On June 21, an elderly American Staffordshire terrier named Layla passed away. She was a special dog, a survivor of abuse in a famous case that angered dog lovers all over America.
In 2007, Layla was rescued from former NFL quarterback Michael Vick’s infamous dogfighting ring in Virginia and became one of 22 “Vicktory Dogs” sent to Best Friends Animal Sanctuary in Utah. It took five years of special training and loving care to make her ready for adoption.
Tess Rushton, an intern at Best Friends, adopted Layla. Rushton spoiled the dog by cooking organic food to mix into high-quality kibble, and made toys with hidden treats to help stimulate the clever dog’s mind. They took vacations together and volunteered at the Teen Tracks program of the Arizona Animal Welfare League. Each Saturday for many summers, Layla would meet with teenagers learning how to care for and treat animals.

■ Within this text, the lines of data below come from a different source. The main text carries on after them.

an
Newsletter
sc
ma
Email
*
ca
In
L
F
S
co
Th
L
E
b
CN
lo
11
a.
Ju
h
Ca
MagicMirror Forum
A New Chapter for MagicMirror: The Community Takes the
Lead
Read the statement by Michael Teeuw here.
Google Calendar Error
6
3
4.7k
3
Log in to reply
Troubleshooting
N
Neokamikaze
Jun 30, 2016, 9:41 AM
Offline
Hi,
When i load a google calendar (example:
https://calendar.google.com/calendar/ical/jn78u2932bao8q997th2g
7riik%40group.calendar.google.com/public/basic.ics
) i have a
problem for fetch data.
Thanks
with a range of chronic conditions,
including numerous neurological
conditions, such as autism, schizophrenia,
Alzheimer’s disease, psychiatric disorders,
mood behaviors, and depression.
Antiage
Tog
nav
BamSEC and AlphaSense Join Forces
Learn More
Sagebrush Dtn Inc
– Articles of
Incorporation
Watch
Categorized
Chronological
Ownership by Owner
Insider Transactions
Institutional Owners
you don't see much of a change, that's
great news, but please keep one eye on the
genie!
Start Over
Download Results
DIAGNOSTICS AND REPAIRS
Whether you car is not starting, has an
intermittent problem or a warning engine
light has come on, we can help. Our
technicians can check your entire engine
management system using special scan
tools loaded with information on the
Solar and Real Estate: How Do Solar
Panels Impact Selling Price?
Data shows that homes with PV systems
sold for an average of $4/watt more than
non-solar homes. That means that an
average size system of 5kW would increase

At 15 ½, Layla’s health issues impacted her quality of life, and on June 21, 2019, Rushton and Layla’s “dad,” Peter Conley, made the decision to end her suffering.
“It’s really, really tragic and sad,” Rushton told TODAY. “But she’s out of pain, and wherever her little spirit went, I’m sure it’s better than the way that she felt in that poor, aching body.”
According to the article in TODAY, the legacy of Vicktory Dogs like Layla lives on. Before the Michael Vick dogfighting case, most animal welfare organizations sought to euthanize seized fighting dogs. Best Friends Animal Society lobbied against the summary execution of the dogs rescued from Vick’s kennels, and a federal judge appointed a special “guardian” to help determine the dogs’ fate.
After several months isolated in custody kennels, 22 of the most challenged dogs went to Best Friends Animal Sanctuary for rehabilitation. Some went on to be therapy dogs, agility champions and ambassadors.
“Several states, including California, Florida and Wisconsin, changed state laws stipulating that dogs seized from dogfighting rings be immediately labeled “vicious” or “dangerous” — and therefore subject to euthanasia — and the Humane Society of the United States now supports rehabilitating former fighting dogs,” says TODAY.